1. Device to empty containers of different design, such as garbage containers of different systems, into a pour-in opening by means of a lifting-tilting mechanism which is equipped with carrying elements for holding the container during the emptying process and for gripping the under-sides of existing projecting parts of the container, said lifting-tilting mechanism having an upwardly movable tilt support provided with an abutment adapted for engagement with the container wall, said abutment being mounted so as to be spaced below said carrying elements and said lifting-tilting mechanism having at least one locking mechanism to secure the container against dislodgement of its projecting parts from said carrying elements and pivotal dislodgement of the container wall from the tilt support abutment, characterized in that there is provided on the tilt support (23) at least one gripper (37) adapted as an additional carrying element and at least one additional locking mechanism (41) adapted as a lock, said gripper (37) being movable from a gripping position in which it projects from the tilt support (23) towards a container (50, 55, 60) to a passive, retracted position into which it is elastically received, said additional locking mechanism (41) containing at least one locking hook (44) which is movably mounted with respect to the tilt support (23) and advanceable in the space located between the abutment (34) and the gripper (37) by means of an actuating mechanism (46) controlled by the motion of the tilt support (23) whereby said hook (44) can be moved during the emptying process into an existing hook seat (56, 58) on the container wall at a location opposite to the tilt support (23), and in that said actuating mechanism (46) includes a selector means for selectively allowing the locking hook to operate in an operative or an inoperative mode.

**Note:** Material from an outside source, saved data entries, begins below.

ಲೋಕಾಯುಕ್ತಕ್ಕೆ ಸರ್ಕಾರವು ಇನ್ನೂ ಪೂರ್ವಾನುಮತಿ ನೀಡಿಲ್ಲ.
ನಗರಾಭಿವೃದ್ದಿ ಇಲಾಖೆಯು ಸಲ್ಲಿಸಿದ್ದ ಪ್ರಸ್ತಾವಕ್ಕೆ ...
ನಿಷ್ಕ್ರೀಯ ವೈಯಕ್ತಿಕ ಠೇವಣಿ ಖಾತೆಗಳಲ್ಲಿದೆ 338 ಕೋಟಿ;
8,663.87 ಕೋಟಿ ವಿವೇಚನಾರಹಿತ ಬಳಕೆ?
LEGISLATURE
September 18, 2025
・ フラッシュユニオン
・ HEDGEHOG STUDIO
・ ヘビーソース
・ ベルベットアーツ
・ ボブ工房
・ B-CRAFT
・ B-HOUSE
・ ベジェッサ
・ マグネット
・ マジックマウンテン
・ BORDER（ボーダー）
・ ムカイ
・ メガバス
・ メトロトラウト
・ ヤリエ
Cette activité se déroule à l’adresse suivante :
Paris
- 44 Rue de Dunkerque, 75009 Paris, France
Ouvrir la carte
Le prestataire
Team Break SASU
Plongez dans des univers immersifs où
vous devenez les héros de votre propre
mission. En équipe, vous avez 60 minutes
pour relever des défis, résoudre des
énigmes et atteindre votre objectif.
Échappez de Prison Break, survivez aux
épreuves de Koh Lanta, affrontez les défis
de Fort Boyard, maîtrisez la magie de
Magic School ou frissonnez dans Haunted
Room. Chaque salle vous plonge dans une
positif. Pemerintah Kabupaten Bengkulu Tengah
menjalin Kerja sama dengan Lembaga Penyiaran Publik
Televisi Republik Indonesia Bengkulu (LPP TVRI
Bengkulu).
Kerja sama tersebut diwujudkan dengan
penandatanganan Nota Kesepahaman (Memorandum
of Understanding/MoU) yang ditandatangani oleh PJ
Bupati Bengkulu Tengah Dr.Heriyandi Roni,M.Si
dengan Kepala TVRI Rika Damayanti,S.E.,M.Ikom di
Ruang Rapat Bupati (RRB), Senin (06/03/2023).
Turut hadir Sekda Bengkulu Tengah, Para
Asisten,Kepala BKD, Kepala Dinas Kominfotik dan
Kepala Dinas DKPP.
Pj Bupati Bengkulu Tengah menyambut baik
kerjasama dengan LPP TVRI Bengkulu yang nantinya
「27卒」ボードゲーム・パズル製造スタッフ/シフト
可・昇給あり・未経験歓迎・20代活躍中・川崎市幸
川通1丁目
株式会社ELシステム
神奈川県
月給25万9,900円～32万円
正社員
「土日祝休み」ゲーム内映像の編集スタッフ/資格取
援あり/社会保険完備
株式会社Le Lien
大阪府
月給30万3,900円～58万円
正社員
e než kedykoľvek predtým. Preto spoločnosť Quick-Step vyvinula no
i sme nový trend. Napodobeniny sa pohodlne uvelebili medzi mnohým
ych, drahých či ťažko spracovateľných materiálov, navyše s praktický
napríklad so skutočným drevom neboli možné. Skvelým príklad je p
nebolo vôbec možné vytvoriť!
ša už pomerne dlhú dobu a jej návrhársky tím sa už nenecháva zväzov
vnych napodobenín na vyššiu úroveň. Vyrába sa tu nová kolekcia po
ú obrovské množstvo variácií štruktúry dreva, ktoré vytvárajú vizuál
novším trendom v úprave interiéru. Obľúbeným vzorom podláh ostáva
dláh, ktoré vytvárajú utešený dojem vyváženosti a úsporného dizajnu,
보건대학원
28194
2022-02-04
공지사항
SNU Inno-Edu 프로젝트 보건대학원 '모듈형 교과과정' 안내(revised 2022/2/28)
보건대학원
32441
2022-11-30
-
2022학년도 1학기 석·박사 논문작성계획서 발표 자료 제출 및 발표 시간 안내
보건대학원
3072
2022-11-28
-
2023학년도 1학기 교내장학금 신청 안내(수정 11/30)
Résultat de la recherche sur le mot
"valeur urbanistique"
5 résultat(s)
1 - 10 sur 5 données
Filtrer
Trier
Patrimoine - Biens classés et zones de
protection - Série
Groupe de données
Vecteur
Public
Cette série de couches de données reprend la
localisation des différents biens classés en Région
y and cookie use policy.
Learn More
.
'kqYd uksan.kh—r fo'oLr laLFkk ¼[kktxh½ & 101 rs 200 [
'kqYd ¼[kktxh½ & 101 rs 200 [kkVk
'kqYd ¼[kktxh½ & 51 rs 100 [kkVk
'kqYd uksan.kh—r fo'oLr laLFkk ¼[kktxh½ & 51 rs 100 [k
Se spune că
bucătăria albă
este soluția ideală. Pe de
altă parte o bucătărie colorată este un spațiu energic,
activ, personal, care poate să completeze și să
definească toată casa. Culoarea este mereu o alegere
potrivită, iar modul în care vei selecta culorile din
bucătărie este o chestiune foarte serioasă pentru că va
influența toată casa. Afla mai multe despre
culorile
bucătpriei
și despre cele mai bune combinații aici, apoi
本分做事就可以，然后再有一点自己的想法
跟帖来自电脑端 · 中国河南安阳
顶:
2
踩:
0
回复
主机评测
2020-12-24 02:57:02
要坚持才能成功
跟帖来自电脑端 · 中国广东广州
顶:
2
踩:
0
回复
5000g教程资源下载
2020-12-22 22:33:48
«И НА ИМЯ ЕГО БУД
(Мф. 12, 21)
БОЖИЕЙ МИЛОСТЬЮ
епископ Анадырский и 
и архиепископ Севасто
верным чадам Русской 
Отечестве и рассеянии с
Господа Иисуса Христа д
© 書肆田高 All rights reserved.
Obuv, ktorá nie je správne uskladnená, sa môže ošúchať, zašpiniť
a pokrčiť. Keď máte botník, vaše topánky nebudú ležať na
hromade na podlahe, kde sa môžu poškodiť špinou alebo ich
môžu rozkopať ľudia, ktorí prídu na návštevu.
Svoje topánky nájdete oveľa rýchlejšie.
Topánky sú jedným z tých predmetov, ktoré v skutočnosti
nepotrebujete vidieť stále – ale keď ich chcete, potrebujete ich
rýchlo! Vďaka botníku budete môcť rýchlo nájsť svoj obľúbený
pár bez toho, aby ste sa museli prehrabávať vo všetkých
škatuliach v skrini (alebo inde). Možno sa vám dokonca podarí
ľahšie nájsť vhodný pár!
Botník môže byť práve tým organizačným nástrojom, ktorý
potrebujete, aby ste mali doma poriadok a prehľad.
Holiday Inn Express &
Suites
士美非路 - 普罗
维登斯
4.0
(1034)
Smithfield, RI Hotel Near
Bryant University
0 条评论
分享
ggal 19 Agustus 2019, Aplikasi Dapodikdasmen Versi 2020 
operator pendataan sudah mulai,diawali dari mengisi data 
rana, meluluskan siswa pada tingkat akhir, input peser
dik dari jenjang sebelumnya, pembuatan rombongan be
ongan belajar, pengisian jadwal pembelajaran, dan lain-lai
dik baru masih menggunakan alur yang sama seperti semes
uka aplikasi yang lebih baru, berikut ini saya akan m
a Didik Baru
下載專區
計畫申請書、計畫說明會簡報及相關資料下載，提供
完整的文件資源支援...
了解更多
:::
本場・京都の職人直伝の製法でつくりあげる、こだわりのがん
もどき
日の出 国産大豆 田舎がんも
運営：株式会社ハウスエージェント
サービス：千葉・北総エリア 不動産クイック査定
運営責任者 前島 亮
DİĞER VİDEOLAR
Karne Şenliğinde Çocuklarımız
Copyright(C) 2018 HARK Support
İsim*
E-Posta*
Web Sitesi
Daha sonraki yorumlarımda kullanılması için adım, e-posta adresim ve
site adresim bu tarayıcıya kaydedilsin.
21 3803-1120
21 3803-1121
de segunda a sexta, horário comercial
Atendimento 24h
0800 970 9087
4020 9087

2. A device according to claim 1, characterized in that the gripper (37) is provided with a switch actuator (67) which constitutes the said selector means.

3. A device according to claim 2, characterized in that the switch actuator (67), the selector means, and/or the actuating mechanism (46) of the additional locking mechanism (41) are adapted to be selectively separable in their mutual interactive connection.

4. A device according to claim 1, characterized in that the gripper (37) is mounted so as to be pivotable about a horizontal shaft (38), against its own weight thereon from its gripping position in which it projects from the tilt support (23) into its passive position in which it is retracted to the tilt support (23).

5. A device according to claim 1, characterized in that the gripper (37) is adapted and mounted to grip a handle-like element (59) provided on the wall of the container (55, 60) to be emptied.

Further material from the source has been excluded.